U.S. Postal Service Express Mail carries a guarantee: your package will arrive by noon the next day after it’s accepted at the post office, depending on what time you hand it over to a clerk in person. Okay. The problem, as Consumerist readers have learned, comes in when your package arrives late and you actually try to cash in this guarantee.
Kyle complains that the package he sent was supposed to arrive on Saturday, June 15th. It just barely made it to the recipient’s local post office that morning, so the employees sort of shrugged and put it in the system as “available for pickup.” Even though nobody had told the recipient that they needed to pick it up at the post office. Good enough.

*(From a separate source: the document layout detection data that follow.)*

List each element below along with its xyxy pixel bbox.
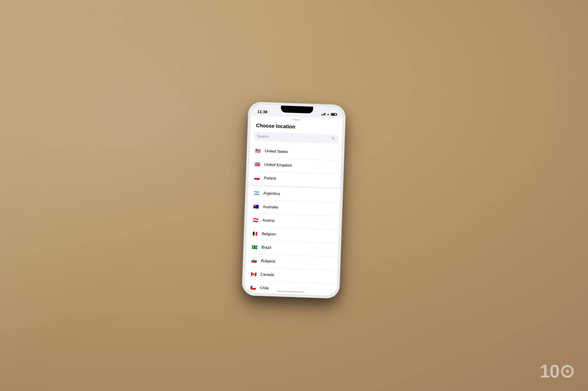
country-flag: 🇧🇪 [251, 230, 259, 237]
status-icons: ▲ [321, 112, 336, 116]
app-content[interactable]: Choose location Search [245, 115, 343, 295]
country-flag: 🇨🇦 [250, 271, 257, 278]
country-flag: 🇧🇷 [251, 243, 258, 251]
recent-countries-list: 🇺🇸 United States 🇬🇧 United Kingdom 🇵🇱 Po… [249, 144, 342, 188]
status-time: 11:38 [257, 109, 267, 114]
country-name: United States [265, 149, 288, 154]
phone-device: 11:38 ▲ [242, 102, 345, 298]
all-countries-list: 🇦🇷 Argentina 🇦🇺 Australia 🇦🇹 Austria 🇧🇪 … [245, 186, 340, 296]
country-flag: 🇦🇷 [253, 189, 260, 197]
watermark: 10⊙ [540, 361, 574, 382]
country-name: Canada [261, 272, 274, 277]
country-flag: 🇧🇬 [250, 257, 258, 265]
country-name: Chile [260, 286, 269, 291]
country-flag: 🇦🇹 [252, 216, 259, 224]
battery-icon [331, 113, 336, 116]
country-name: Belgium [262, 231, 276, 237]
search-placeholder: Search [257, 134, 330, 141]
phone-screen: 11:38 ▲ [245, 104, 343, 295]
country-name: Bulgaria [261, 259, 275, 264]
country-flag: 🇺🇸 [254, 147, 262, 155]
country-flag: 🇵🇱 [253, 174, 261, 182]
country-flag: 🇬🇧 [254, 161, 261, 168]
country-name: United Kingdom [264, 162, 292, 168]
wifi-icon: ▲ [327, 113, 329, 116]
country-name: Australia [263, 204, 278, 209]
country-name: Poland [264, 176, 276, 181]
phone-notch [281, 105, 313, 113]
country-name: Brazil [261, 245, 271, 250]
svg-line-1 [334, 139, 335, 140]
country-flag: 🇨🇱 [249, 284, 257, 292]
handle-bar [293, 119, 301, 120]
phone-wrapper: 11:38 ▲ [242, 102, 345, 298]
signal-icon [321, 113, 325, 116]
country-name: Argentina [263, 191, 280, 196]
country-flag: 🇦🇺 [252, 203, 260, 210]
search-icon [331, 137, 335, 142]
screen: Choose location Search [245, 115, 343, 295]
country-name: Austria [262, 218, 275, 223]
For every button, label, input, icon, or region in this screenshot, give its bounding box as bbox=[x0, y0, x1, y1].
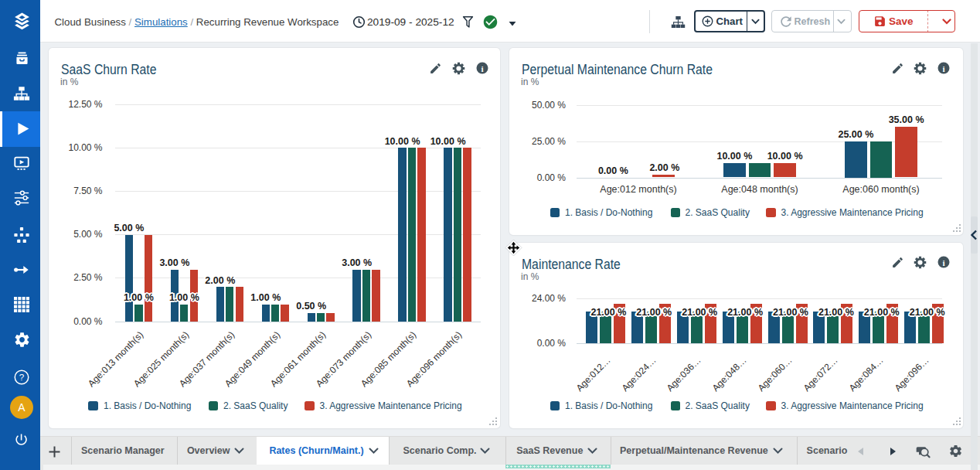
svg-text:i: i bbox=[481, 64, 483, 73]
svg-text:i: i bbox=[942, 258, 944, 267]
svg-text:?: ? bbox=[19, 372, 25, 382]
svg-text:i: i bbox=[942, 64, 944, 73]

Oh, well: surely they managed to get the envelope onto a truck sometime over the weekend, right? No. Kyle writes:
You would think that they would get their act together and finally deliver it on Monday. But, of course, you would be wrong.
Because on Monday, they didn’t deliver it either, nor did they leave any notice at the door.
But they can’t admit that now can they?
So they added a new message to the tracking status on Monday: “Notice Left (No Authorized Recipient Available).
So maybe I made a mistake and there was no one at the door to answer?
Well why don’t you guess what time it was that they made their “delivery”?
That’s right, it was at 11:45AM.
Now what are the chances of that happening twice in a row at that exact time?
Once you add the fact that there was a “Waiver of Signature” on the envelope so they didn’t need anyone to “receive” it and could [have] had just left it with the rest of the mail, you see why the Postal Service is where it is today.
I attached a picture of the tracking status blacking out some possibly sensitive information. I did not actually contact USPS to get a refund this time since I don’t have the time, and I actually paid for the label with PayPal- and from past experience that means I will be going in circles as to who is supposed to refund me.